┌────────

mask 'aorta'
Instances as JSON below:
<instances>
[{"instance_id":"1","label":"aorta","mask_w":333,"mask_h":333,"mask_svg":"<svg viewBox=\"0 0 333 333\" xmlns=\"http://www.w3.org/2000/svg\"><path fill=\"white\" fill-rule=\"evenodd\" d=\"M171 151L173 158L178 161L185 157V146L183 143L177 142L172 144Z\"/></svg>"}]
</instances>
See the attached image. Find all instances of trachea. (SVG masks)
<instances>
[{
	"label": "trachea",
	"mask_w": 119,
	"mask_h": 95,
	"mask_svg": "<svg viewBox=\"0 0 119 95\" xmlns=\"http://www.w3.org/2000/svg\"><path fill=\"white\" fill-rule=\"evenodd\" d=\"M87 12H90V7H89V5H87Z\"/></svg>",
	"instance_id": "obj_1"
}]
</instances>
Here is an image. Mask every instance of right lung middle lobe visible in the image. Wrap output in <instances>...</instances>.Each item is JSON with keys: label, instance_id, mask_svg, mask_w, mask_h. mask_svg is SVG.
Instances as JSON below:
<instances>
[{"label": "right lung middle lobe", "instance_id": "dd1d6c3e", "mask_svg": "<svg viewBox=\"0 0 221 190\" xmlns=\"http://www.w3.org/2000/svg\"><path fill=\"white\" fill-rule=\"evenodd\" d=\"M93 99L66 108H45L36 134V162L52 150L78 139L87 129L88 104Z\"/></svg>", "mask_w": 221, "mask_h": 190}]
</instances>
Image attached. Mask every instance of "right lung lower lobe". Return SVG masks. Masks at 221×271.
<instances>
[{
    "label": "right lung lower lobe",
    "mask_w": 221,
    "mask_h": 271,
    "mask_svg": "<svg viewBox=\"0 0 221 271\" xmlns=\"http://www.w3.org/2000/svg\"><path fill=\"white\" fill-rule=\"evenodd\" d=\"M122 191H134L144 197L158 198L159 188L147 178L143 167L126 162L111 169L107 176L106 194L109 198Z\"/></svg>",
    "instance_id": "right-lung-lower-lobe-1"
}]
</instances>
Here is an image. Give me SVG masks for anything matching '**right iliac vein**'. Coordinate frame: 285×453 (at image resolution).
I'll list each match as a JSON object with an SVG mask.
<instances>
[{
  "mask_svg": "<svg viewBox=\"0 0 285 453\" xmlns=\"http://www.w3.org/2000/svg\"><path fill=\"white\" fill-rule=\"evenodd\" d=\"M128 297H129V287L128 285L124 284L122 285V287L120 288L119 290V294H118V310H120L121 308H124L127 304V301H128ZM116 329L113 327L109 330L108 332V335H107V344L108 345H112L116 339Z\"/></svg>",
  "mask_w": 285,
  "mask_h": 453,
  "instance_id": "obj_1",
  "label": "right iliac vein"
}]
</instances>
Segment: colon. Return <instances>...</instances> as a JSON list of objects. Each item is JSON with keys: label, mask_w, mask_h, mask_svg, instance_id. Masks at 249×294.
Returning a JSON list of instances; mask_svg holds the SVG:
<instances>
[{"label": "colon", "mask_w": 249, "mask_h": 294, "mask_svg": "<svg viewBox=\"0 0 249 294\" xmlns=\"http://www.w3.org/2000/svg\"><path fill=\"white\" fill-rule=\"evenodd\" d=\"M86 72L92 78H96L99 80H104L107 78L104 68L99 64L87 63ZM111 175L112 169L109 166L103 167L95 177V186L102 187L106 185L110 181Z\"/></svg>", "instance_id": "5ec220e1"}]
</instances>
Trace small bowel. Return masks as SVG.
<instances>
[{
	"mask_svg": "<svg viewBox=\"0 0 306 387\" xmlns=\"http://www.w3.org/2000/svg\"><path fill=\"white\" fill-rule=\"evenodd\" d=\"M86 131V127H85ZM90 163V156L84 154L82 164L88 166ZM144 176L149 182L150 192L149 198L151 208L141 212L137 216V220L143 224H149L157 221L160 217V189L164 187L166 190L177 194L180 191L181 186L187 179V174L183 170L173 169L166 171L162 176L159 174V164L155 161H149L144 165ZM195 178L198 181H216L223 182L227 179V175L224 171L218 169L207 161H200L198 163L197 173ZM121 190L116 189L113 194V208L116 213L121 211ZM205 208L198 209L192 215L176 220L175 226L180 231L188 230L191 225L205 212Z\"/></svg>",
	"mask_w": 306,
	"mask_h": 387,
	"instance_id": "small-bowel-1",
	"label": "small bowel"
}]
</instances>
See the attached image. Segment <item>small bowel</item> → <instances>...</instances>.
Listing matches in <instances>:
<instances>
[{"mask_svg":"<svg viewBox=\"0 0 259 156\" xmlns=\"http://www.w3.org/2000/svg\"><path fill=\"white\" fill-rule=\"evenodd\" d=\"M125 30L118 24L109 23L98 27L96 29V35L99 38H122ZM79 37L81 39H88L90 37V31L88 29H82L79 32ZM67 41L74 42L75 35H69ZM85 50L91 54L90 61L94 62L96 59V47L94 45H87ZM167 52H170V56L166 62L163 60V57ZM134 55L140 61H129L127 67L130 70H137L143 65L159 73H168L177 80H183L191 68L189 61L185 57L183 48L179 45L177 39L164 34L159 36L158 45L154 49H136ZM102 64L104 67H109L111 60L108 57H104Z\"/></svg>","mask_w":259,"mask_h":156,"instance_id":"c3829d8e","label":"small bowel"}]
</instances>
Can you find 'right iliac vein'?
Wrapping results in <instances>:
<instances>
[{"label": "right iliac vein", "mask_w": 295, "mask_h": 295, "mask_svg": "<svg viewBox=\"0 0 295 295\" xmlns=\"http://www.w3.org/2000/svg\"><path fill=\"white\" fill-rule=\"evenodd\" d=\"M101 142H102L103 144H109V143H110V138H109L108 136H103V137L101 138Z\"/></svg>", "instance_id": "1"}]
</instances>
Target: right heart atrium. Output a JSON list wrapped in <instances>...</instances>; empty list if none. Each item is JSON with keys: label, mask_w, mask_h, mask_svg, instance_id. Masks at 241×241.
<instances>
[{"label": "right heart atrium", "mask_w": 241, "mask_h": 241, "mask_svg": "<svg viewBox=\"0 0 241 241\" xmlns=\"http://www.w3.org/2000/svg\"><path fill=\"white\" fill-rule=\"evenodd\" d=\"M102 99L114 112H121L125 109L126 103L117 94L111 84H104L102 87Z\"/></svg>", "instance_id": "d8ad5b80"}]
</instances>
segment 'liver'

└────────

=== WHAT YOU NEED TO DO ===
Write out the material from the first line to the last, exactly.

=== RESPONSE BELOW ===
mask 'aorta'
Instances as JSON below:
<instances>
[{"instance_id":"1","label":"aorta","mask_w":333,"mask_h":333,"mask_svg":"<svg viewBox=\"0 0 333 333\" xmlns=\"http://www.w3.org/2000/svg\"><path fill=\"white\" fill-rule=\"evenodd\" d=\"M171 151L173 158L178 161L185 157V146L183 143L177 142L172 144Z\"/></svg>"}]
</instances>
See the attached image. Find all instances of trachea. (SVG masks)
<instances>
[{
	"label": "trachea",
	"mask_w": 119,
	"mask_h": 95,
	"mask_svg": "<svg viewBox=\"0 0 119 95\" xmlns=\"http://www.w3.org/2000/svg\"><path fill=\"white\" fill-rule=\"evenodd\" d=\"M87 12H90V7H89V5H87Z\"/></svg>",
	"instance_id": "obj_1"
}]
</instances>
Here is an image. Mask every instance of right lung middle lobe visible in the image. Wrap output in <instances>...</instances>.Each item is JSON with keys: label, instance_id, mask_svg, mask_w, mask_h. mask_svg is SVG.
Instances as JSON below:
<instances>
[{"label": "right lung middle lobe", "instance_id": "dd1d6c3e", "mask_svg": "<svg viewBox=\"0 0 221 190\" xmlns=\"http://www.w3.org/2000/svg\"><path fill=\"white\" fill-rule=\"evenodd\" d=\"M93 99L66 108H45L36 134V162L52 150L78 139L87 129L88 104Z\"/></svg>", "mask_w": 221, "mask_h": 190}]
</instances>
Image attached. Mask every instance of "right lung lower lobe". Return SVG masks. Masks at 221×271.
<instances>
[{
    "label": "right lung lower lobe",
    "mask_w": 221,
    "mask_h": 271,
    "mask_svg": "<svg viewBox=\"0 0 221 271\" xmlns=\"http://www.w3.org/2000/svg\"><path fill=\"white\" fill-rule=\"evenodd\" d=\"M122 191H134L144 197L158 198L159 188L147 178L143 167L126 162L111 169L107 176L106 194L109 198Z\"/></svg>",
    "instance_id": "right-lung-lower-lobe-1"
}]
</instances>
Here is an image. Give me SVG masks for anything matching '**right iliac vein**'. Coordinate frame: 285×453 (at image resolution).
I'll list each match as a JSON object with an SVG mask.
<instances>
[{
  "mask_svg": "<svg viewBox=\"0 0 285 453\" xmlns=\"http://www.w3.org/2000/svg\"><path fill=\"white\" fill-rule=\"evenodd\" d=\"M128 297H129V287L128 285L124 284L122 285V287L120 288L119 290V294H118V310H120L121 308H124L127 304V301H128ZM116 329L113 327L109 330L108 332V335H107V344L108 345H112L116 339Z\"/></svg>",
  "mask_w": 285,
  "mask_h": 453,
  "instance_id": "obj_1",
  "label": "right iliac vein"
}]
</instances>
Segment: colon. Return <instances>...</instances> as a JSON list of objects. Each item is JSON with keys: label, mask_w, mask_h, mask_svg, instance_id. Masks at 249×294.
Returning a JSON list of instances; mask_svg holds the SVG:
<instances>
[{"label": "colon", "mask_w": 249, "mask_h": 294, "mask_svg": "<svg viewBox=\"0 0 249 294\" xmlns=\"http://www.w3.org/2000/svg\"><path fill=\"white\" fill-rule=\"evenodd\" d=\"M86 72L92 78H96L99 80H104L107 78L104 68L99 64L87 63ZM111 175L112 169L109 166L103 167L95 177V186L102 187L106 185L110 181Z\"/></svg>", "instance_id": "5ec220e1"}]
</instances>
Trace small bowel. Return masks as SVG.
<instances>
[{
	"mask_svg": "<svg viewBox=\"0 0 306 387\" xmlns=\"http://www.w3.org/2000/svg\"><path fill=\"white\" fill-rule=\"evenodd\" d=\"M86 131V127H85ZM90 163V156L84 154L82 164L88 166ZM144 176L149 182L150 192L149 198L151 208L141 212L137 216V220L143 224H149L157 221L160 217V189L164 187L166 190L177 194L180 191L181 186L187 179V174L183 170L173 169L166 171L162 176L159 174V164L155 161H149L144 165ZM195 178L198 181H216L223 182L227 179V175L224 171L218 169L207 161H200L198 163L197 173ZM121 190L116 189L113 194V208L116 213L121 211ZM205 208L198 209L192 215L176 220L175 226L180 231L188 230L191 225L205 212Z\"/></svg>",
	"mask_w": 306,
	"mask_h": 387,
	"instance_id": "small-bowel-1",
	"label": "small bowel"
}]
</instances>
See the attached image. Segment <item>small bowel</item> → <instances>...</instances>.
Listing matches in <instances>:
<instances>
[{"mask_svg":"<svg viewBox=\"0 0 259 156\" xmlns=\"http://www.w3.org/2000/svg\"><path fill=\"white\" fill-rule=\"evenodd\" d=\"M125 30L118 24L109 23L98 27L96 29V35L99 38H122ZM79 37L81 39H88L90 37V31L88 29H82L79 32ZM67 41L74 42L75 35H69ZM85 50L91 54L90 61L94 62L96 59V47L94 45H87ZM167 52H170V56L166 62L163 60V57ZM134 55L140 61H129L127 67L130 70H137L143 65L159 73H168L177 80H183L191 68L189 61L185 57L183 48L179 45L177 39L164 34L159 36L158 45L154 49H136ZM102 64L104 67H109L111 60L108 57H104Z\"/></svg>","mask_w":259,"mask_h":156,"instance_id":"c3829d8e","label":"small bowel"}]
</instances>
Can you find 'right iliac vein'?
Wrapping results in <instances>:
<instances>
[{"label": "right iliac vein", "mask_w": 295, "mask_h": 295, "mask_svg": "<svg viewBox=\"0 0 295 295\" xmlns=\"http://www.w3.org/2000/svg\"><path fill=\"white\" fill-rule=\"evenodd\" d=\"M101 142H102L103 144H109V143H110V138H109L108 136H103V137L101 138Z\"/></svg>", "instance_id": "1"}]
</instances>
Target: right heart atrium. Output a JSON list wrapped in <instances>...</instances>; empty list if none. Each item is JSON with keys: label, mask_w, mask_h, mask_svg, instance_id. Masks at 241×241.
<instances>
[{"label": "right heart atrium", "mask_w": 241, "mask_h": 241, "mask_svg": "<svg viewBox=\"0 0 241 241\" xmlns=\"http://www.w3.org/2000/svg\"><path fill=\"white\" fill-rule=\"evenodd\" d=\"M102 99L114 112H121L125 109L126 103L117 94L111 84H104L102 87Z\"/></svg>", "instance_id": "d8ad5b80"}]
</instances>
segment 'liver'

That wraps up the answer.